128. Which of the following statements is TRUE?
If compounding at a positive interest rate, the future value of an annuity due is always less
than the future value of an otherwise identical ordinary annuity.
If compounding at a positive interest rate, the future value of an annuity due is always
greater than the future value of an otherwise identical ordinary annuity.
If compounding at a positive interest rate, the future value of an ordinary annuity is always
greater than the future value of an otherwise identical annuity due.
If compounding at an interest rate of 0%, the future value of an annuity due is always
greater than the future value of an otherwise identical ordinary annuity.
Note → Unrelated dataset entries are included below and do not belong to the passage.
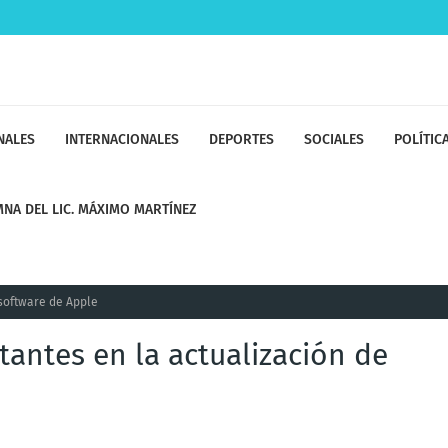
NALES
INTERNACIONALES
DEPORTES
SOCIALES
POLÍTIC
NA DEL LIC. MÁXIMO MARTÍNEZ
 software de Apple
tantes en la actualización de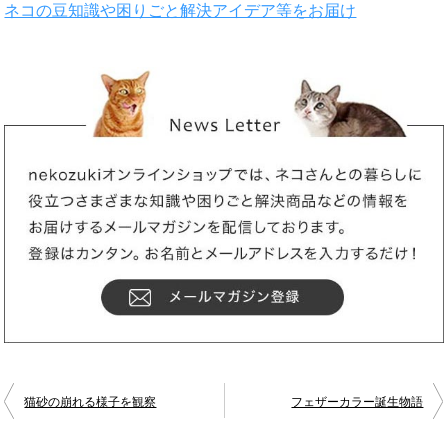
ネコの豆知識や困りごと解決アイデア等をお届け
猫砂の崩れる様子を観察
フェザーカラー誕生物語
投
稿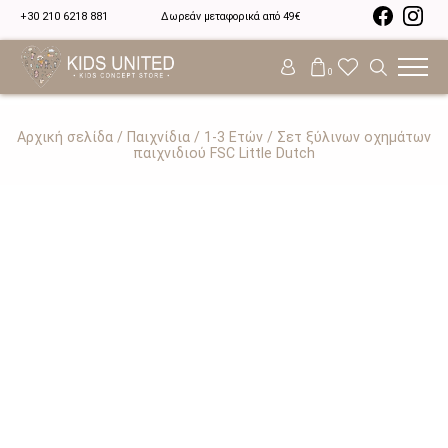
+30 210 6218 881
Δωρεάν μεταφορικά από 49€
0
Αρχική σελίδα
/
Παιχνίδια
/
1-3 Ετών
/ Σετ ξύλινων οχημάτων
παιχνιδιού FSC Little Dutch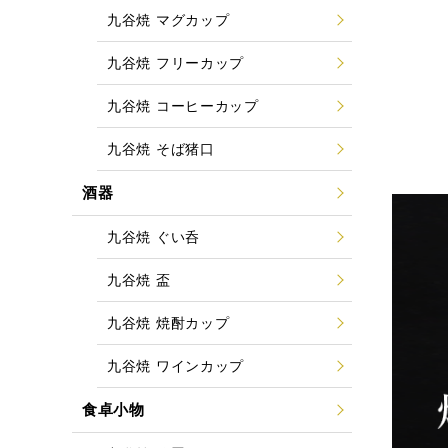
九谷焼 マグカップ
九谷焼 フリーカップ
九谷焼 コーヒーカップ
九谷焼 そば猪口
酒器
九谷焼 ぐい呑
九谷焼 盃
九谷焼 焼酎カップ
九谷焼 ワインカップ
食卓小物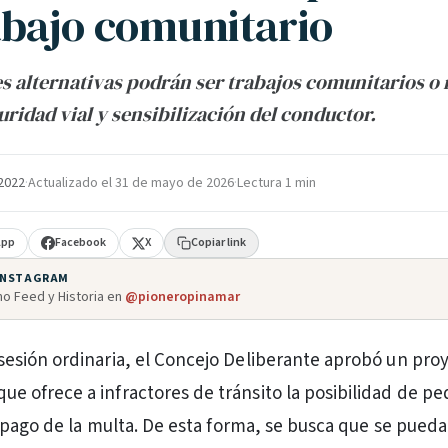
abajo comunitario
s alternativas podrán ser trabajos comunitarios o 
uridad vial y sensibilización del conductor.
 2022
·
Actualizado el
31 de mayo de 2026
·
Lectura 1 min
App
Facebook
X
Copiar link
 INSTAGRAM
o Feed y Historia en
@pioneropinamar
 sesión ordinaria, el Concejo Deliberante aprobó un pro
ue ofrece a infractores de tránsito la posibilidad de pe
 pago de la multa. De esta forma, se busca que se pueda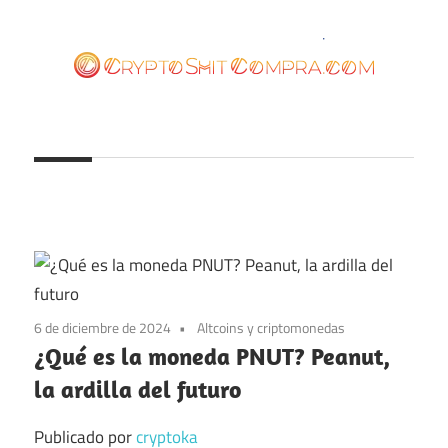
Saltar
al
contenido
cryptoshitcompra.com
6 de diciembre de 2024
Altcoins y criptomonedas
¿Qué es la moneda PNUT? Peanut,
la ardilla del futuro
Publicado por
cryptoka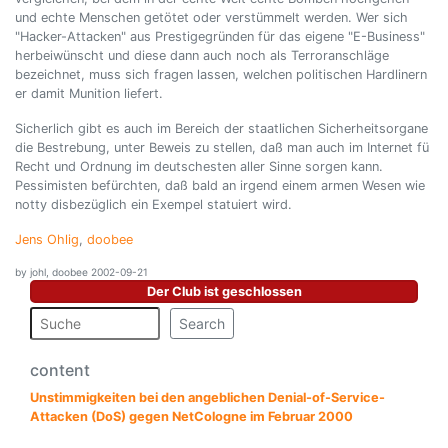
und echte Menschen getötet oder verstümmelt werden. Wer sich
"Hacker-Attacken" aus Prestigegründen für das eigene "E-Business"
herbeiwünscht und diese dann auch noch als Terroranschläge
bezeichnet, muss sich fragen lassen, welchen politischen Hardlinern
er damit Munition liefert.
Sicherlich gibt es auch im Bereich der staatlichen Sicherheitsorgane
die Bestrebung, unter Beweis zu stellen, daß man auch im Internet fü
Recht und Ordnung im deutschesten aller Sinne sorgen kann.
Pessimisten befürchten, daß bald an irgend einem armen Wesen wie
notty disbezüglich ein Exempel statuiert wird.
Jens Ohlig
,
doobee
by johl, doobee 2002-09-21
Der Club ist geschlossen
Search
content
Unstimmigkeiten bei den angeblichen Denial-of-Service-
Attacken (DoS) gegen NetCologne im Februar 2000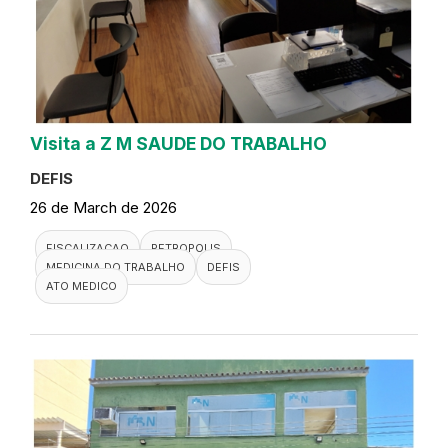
Visita a Z M SAUDE DO TRABALHO
DEFIS
26 de March de 2026
FISCALIZACAO
PETROPOLIS
MEDICINA DO TRABALHO
DEFIS
ATO MEDICO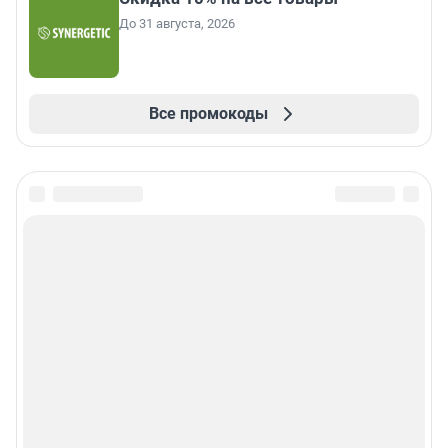
До 31 августа, 2026
Все промокоды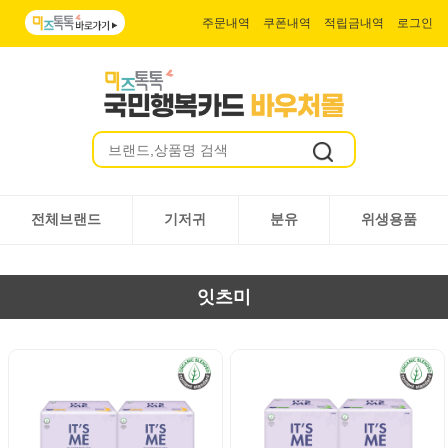
주문내역
쿠폰내역
적립금내역
로그인
전체브랜드
기저귀
분유
위생용품
잇츠미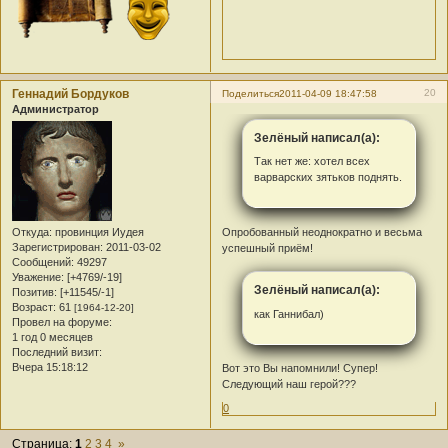
Геннадий Бордуков
20
Поделиться
2011-04-09 18:47:58
Администратор
Зелёный написал(а):
Так нет же: хотел всех
варварских зятьков поднять.
Опробованный неоднократно и весьма
Откуда:
провинция Иудея
Зарегистрирован
: 2011-03-02
успешный приём!
Сообщений:
49297
Уважение:
[+4769/-19]
Зелёный написал(а):
Позитив:
[+11545/-1]
Возраст:
61
[1964-12-20]
как Ганнибал)
Провел на форуме:
1 год 0 месяцев
Последний визит:
Вчера 15:18:12
Вот это Вы напомнили! Супер!
Следующий наш герой???
0
Страница:
1
2
3
4
»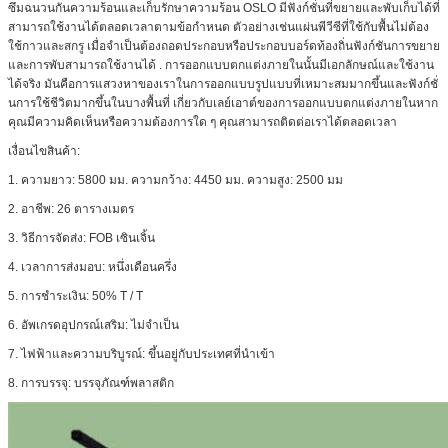
ซึมฉนวนกันความร้อนและเก็บรักษาความร้อน OSLO มีฟังก์ชั่นที่ขยายและพับเก็บได้ที่
สามารถใช้งานได้ตลอดเวลาตามข้อกำหนด ตัวอย่างเช่นแผ่นพีวีซีที่ใช้กับพื้นไม่ต้อง
ใช้กาวและสกรู เมื่อจำเป็นต้องถอดประกอบหรือประกอบบอร์ดท้องถิ่นฟังก์ชันการขยาย
และการพับสามารถใช้งานได้ . การออกแบบตกแต่งภายในนั้นมีเอกลักษณ์และใช้งาน
ได้จริง มันคือการแสวงหาของเราในการออกแบบรูปแบบที่เหมาะสมมากขึ้นและฟังก์ชั่
นการใช้ชีวิตมากขึ้นในบางพื้นที่ เกี่ยวกับเลย์เอาต์ของการออกแบบตกแต่งภายในหาก
คุณมีความคิดเห็นหรือความต้องการใด ๆ คุณสามารถติดต่อเราได้ตลอดเวลา
เงื่อนไขสินค้า:
1. ความยาว: 5800 มม. ความกว้าง: 4450 มม. ความสูง: 2500 มม
2. อาชีพ: 26 ตารางเมตร
3. วิธีการจัดส่ง: FOB เซินเจิ้น
4. เวลาการส่งมอบ: หนึ่งเดือนครึ่ง
5. การชำระเงิน: 50% T / T
6. อัพเกรดอุปกรณ์เสริม: ไม่จำเป็น
7. ไฟฟ้าและความบริบูรณ์: ขึ้นอยู่กับประเทศที่นำเข้า
8. การบรรจุ: บรรจุภัณฑ์พลาสติก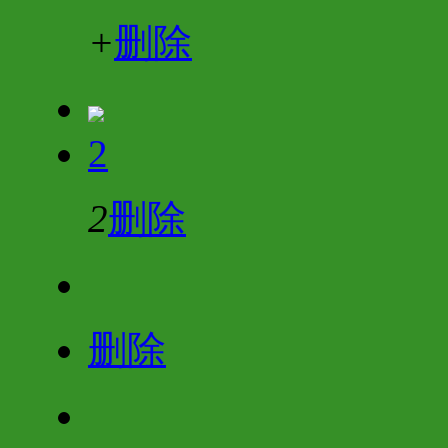
+
删除
2
2
删除
删除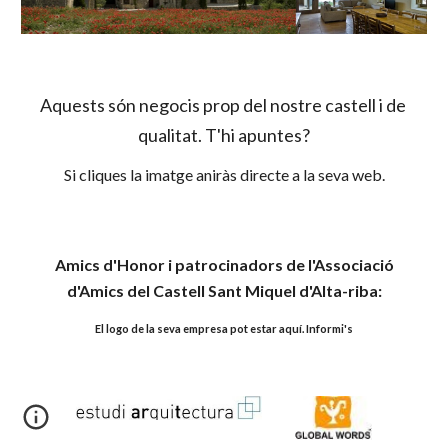
Aquests són negocis prop del nostre castell i de 
qualitat. T'hi apuntes?
Si cliques la imatge aniràs directe a la seva web.
Amics d'Honor i patrocinadors de l'Associació
d'Amics del Castell Sant Miquel d'Alta-riba:
El logo de la seva empresa pot estar aquí. Informi's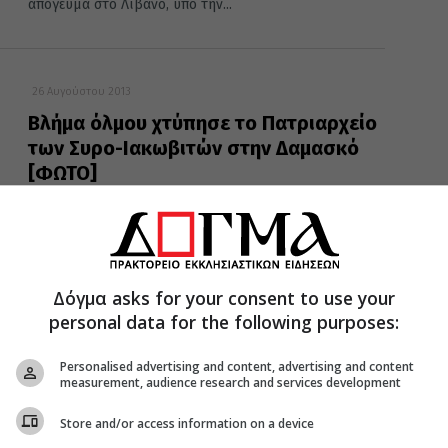
απόγευμα στο Λίβανο, υπό την...
26 Αυγούστου 2013
Βλήμα όλμου χτύπησε το Πατριαρχείο
των Συρο-Ιακωβιτών στην Δαμασκό
[ΦΩΤΟ]
Βλήμα όλμου έπληξε σήμερα την έδρα του
Πατριαρχείου των Συρο-Ιακωβιτών χριστιανών στην
πρωτεύουσα της Συρίας , Δαμασκό, προκαλώντας
Δόγμα asks for your consent to use your
personal data for the following purposes:
24 Απριλίου 2013
Personalised advertising and content, advertising and content
Ποιοι είναι οι Συρο-Ιακωβίτες;
measurement, audience research and services development
Μαζί με τον Ελληνορθόδοξο Μητροπολίτη Παύλο, έχει
Store and/or access information on a device
απαχθεί και ο αντίστοιχος Συρο-Ιακωβίτης. Πρόκειται
για ενα χριστιανικό δόγμα που οι...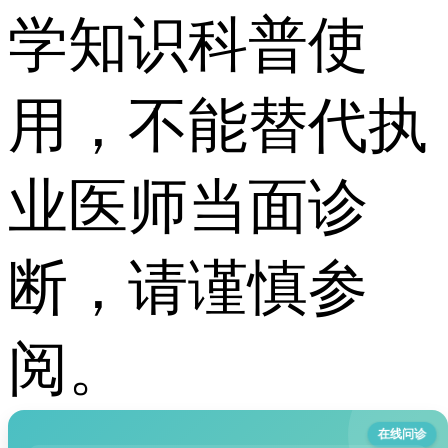
学知识科普使
用，不能替代执
业医师当面诊
断，请谨慎参
阅。
在线问诊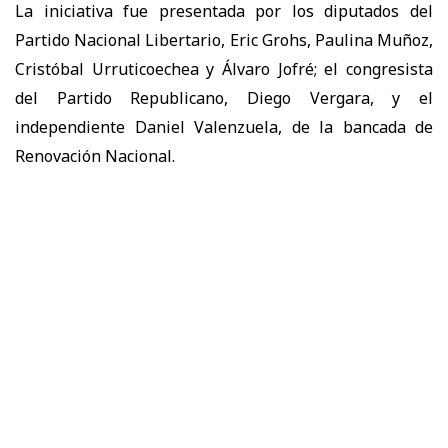
La iniciativa fue presentada por los diputados del
Partido Nacional Libertario,
Eric Grohs, Paulina Muñoz,
Cristóbal Urruticoechea y Álvaro Jofré; el congresista
del Partido Republicano, Diego Vergara, y el
independiente Daniel Valenzuela, de la bancada de
Renovación Nacional.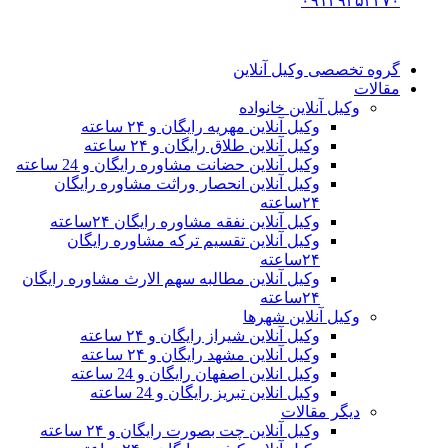
۰۹۱۲۹۳۵۳۴۷۰
گروه تخصصی وکیل آنلاین
مقالات
وکیل آنلاین خانواده
وکیل آنلاین مهریه رایگان و ۲۴ ساعته
وکیل آنلاین طلاق رایگان و ۲۴ ساعته
وکیل آنلاین حضانت مشاوره رایگان و 24 ساعته
وکیل آنلاین انحصار وراثت مشاوره رایگان
۲۴ساعته
وکیل آنلاین نفقه مشاوره رایگان ۲۴ساعته
وکیل آنلاین تقسیم ترکه مشاوره رایگان
۲۴ساعته
وکیل آنلاین مطالبه سهم الارث مشاوره رایگان
۲۴ساعته
وکیل آنلاین شهرها
وکیل آنلاین شیراز رایگان و ۲۴ ساعته
وکیل آنلاین مشهد رایگان و ۲۴ ساعته
وکیل انلاین اصفهان رایگان و 24 ساعته
وکیل انلاین تبریز رایگان و 24 ساعته
دیگر مقالات
وکیل آنلاین چت بصورت رایگان و ۲۴ ساعته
129. If you were evaluating a investment over a 10-year period that paid 8% compounded semiannually:
you would not need to make any special adjustments because the semiannual
compounding will not impact the investment’s future value.
you would need to divide the number of years by two and multiply the interest rate by two
to properly adjust for the semiannual compounding.
you would need to divide the interest rate by two and multiply the number of years by two
to properly adjust for the semiannual compounding.
130. You are comparing four different investments, as described below:
Investment A: Pays 12%, compounded annually
Investment B: Pays 12%, compounded quarterly
Investment C: Pays 12%, compounded semi-annually
Investment D: Pays 12%, compounded continuously
Which of the above investments would result in the highest future value?
All of the investments would have the same future value since the stated interest rate is the
same.
131. You wish to save $2,500,000 for your retirement by saving a certain sum every month for the next 40
years. If you can earn 9% compounded monthly, and you make your deposits at the BEGINNING of
each month, how much would you have to deposit each month to achieve your objective?